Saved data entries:

- Opening Delimiter -

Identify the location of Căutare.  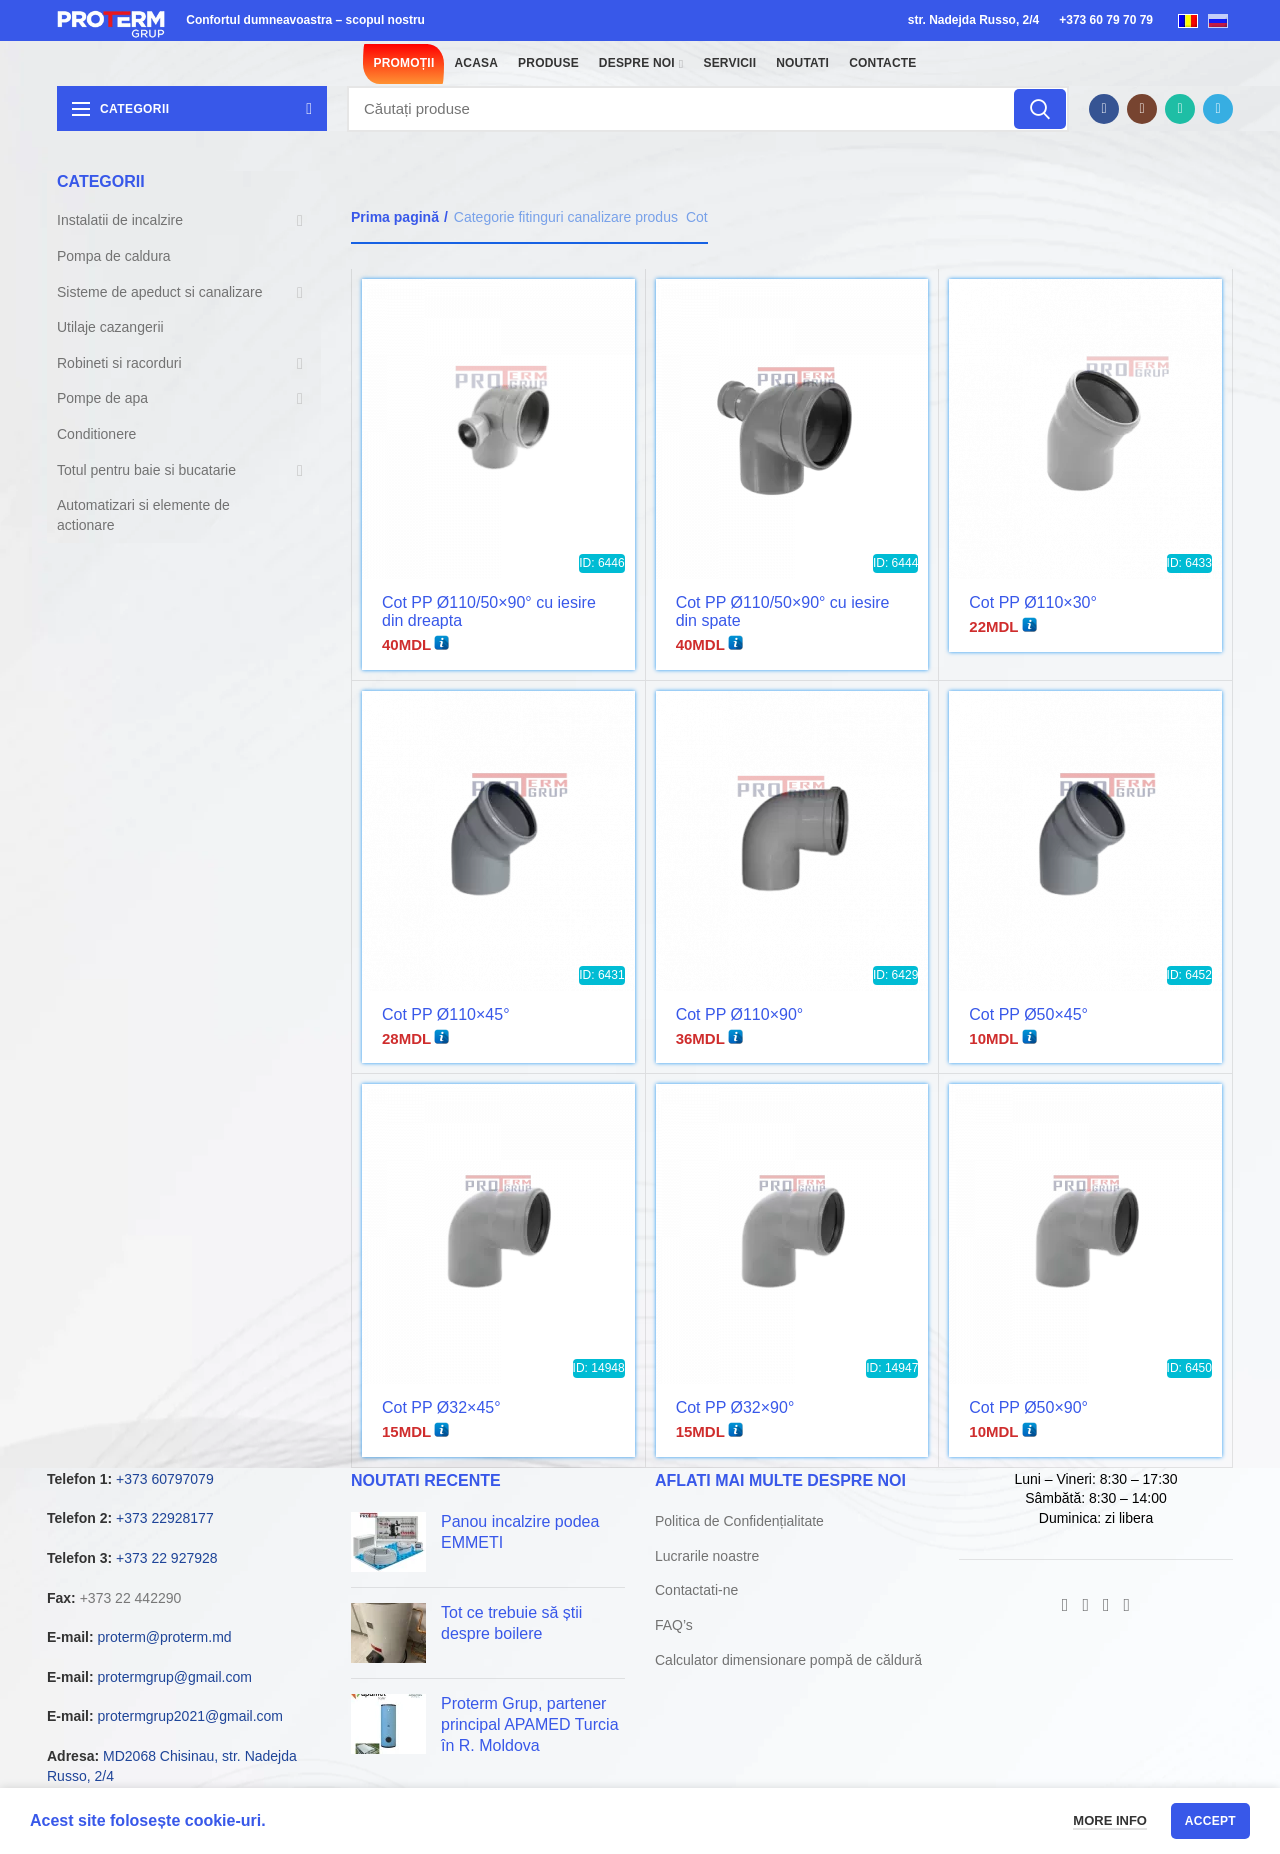
(1040, 109).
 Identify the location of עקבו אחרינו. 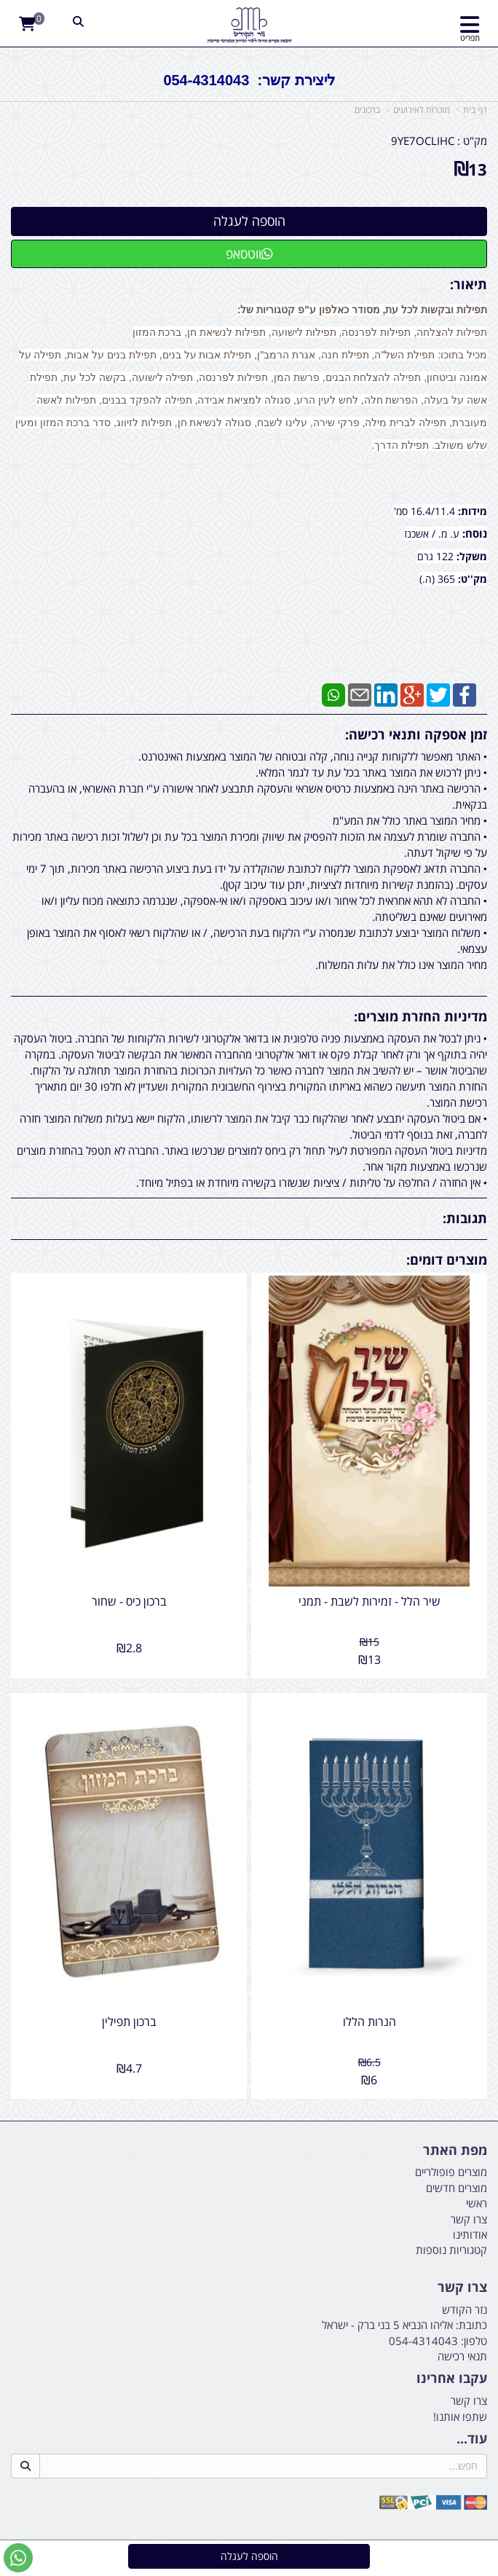
(451, 2378).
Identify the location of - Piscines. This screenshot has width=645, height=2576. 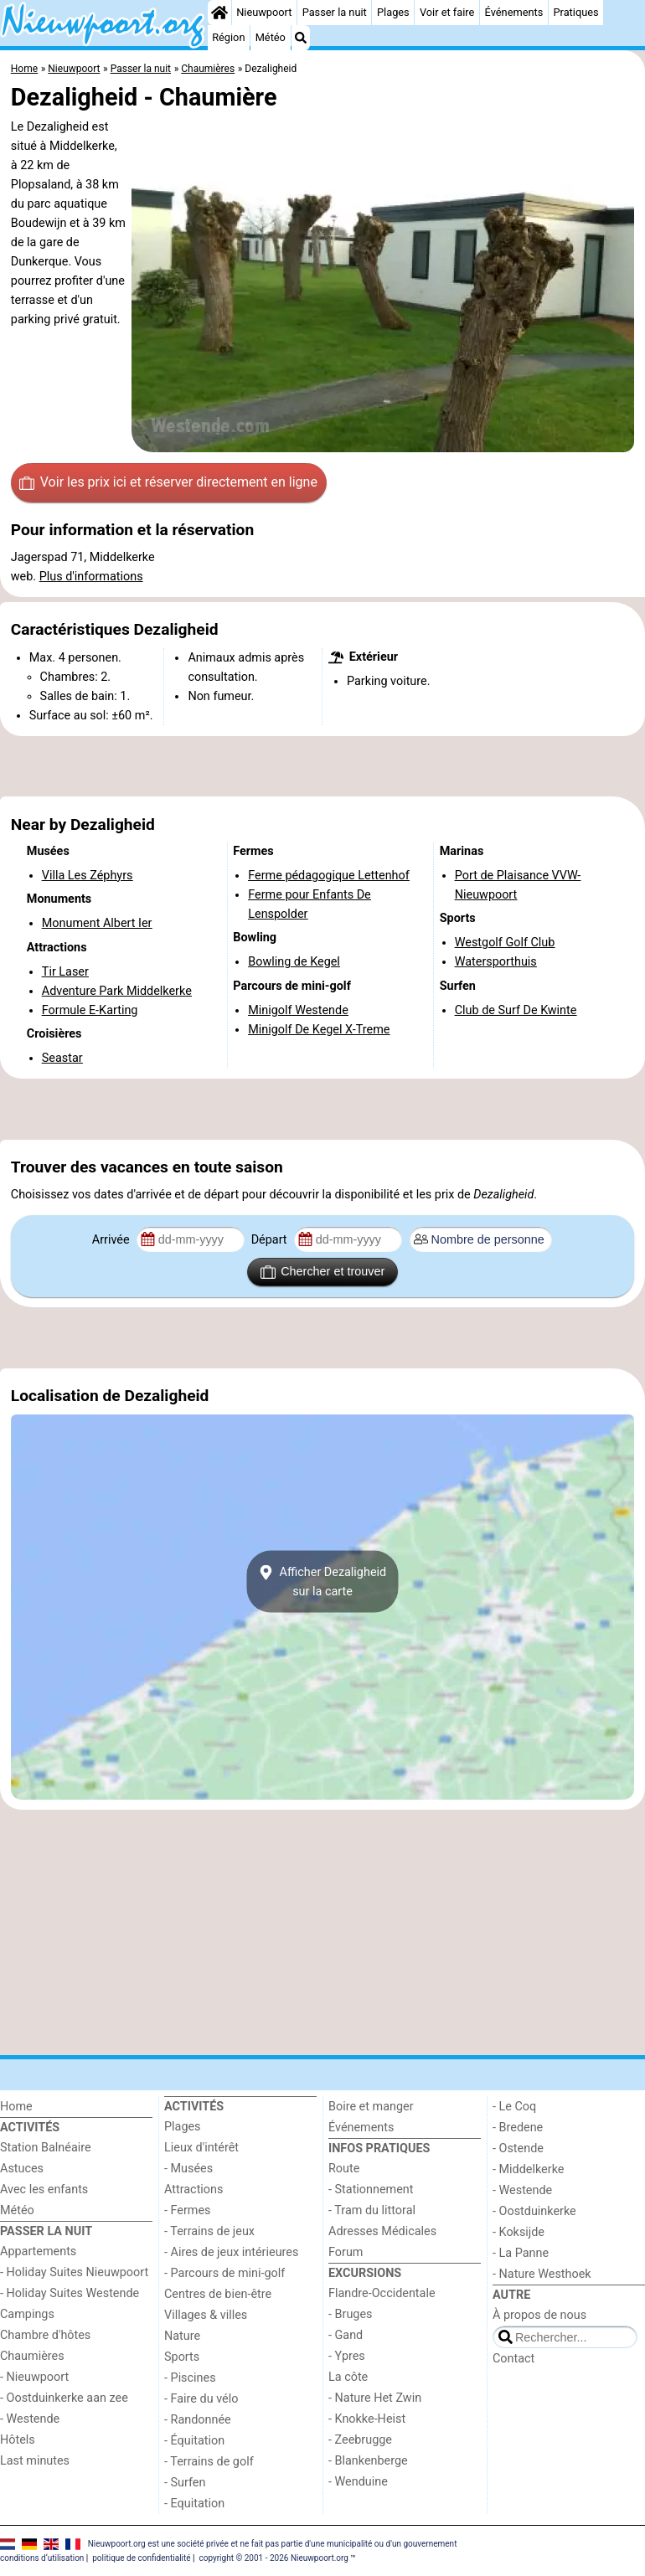
(190, 2378).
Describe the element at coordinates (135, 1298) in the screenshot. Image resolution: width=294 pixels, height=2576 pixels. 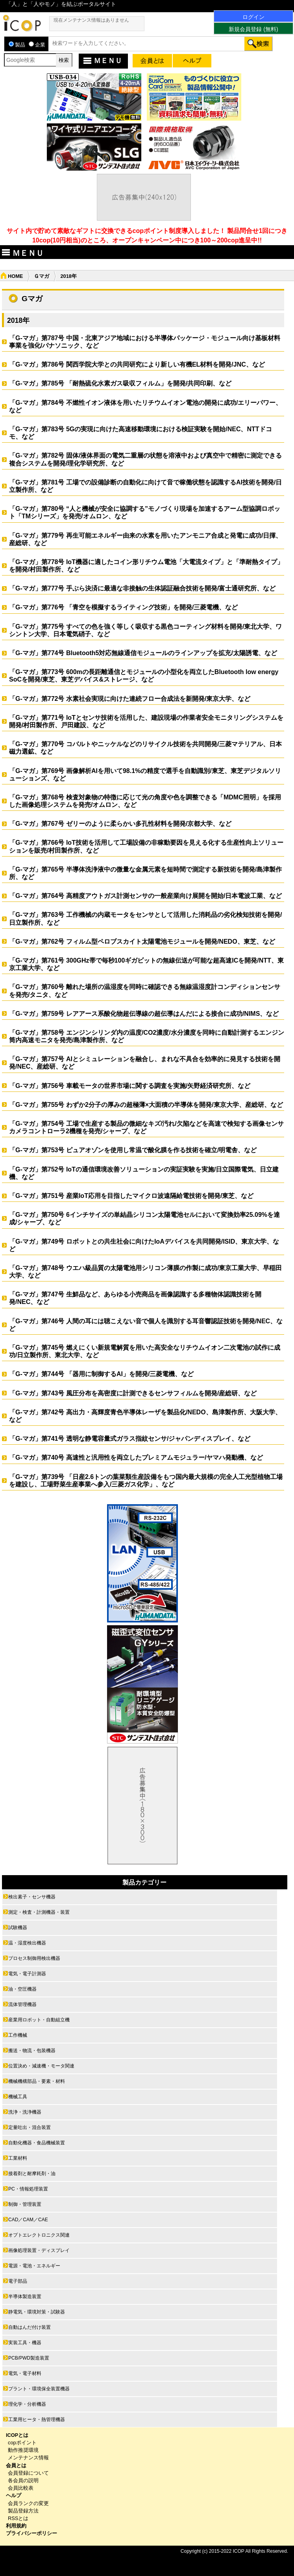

- Closing Delimiter -

Exercise goal: Each line above is to be repeated exactly as written; no picture is carried over.

Task answer:
Identify the location of Căutare.  
(1040, 109).
 Identify the location of עקבו אחרינו. 
(451, 2378).
Identify the location of - Piscines. This screenshot has width=645, height=2576. 
(190, 2378).
Describe the element at coordinates (135, 1298) in the screenshot. Image resolution: width=294 pixels, height=2576 pixels. 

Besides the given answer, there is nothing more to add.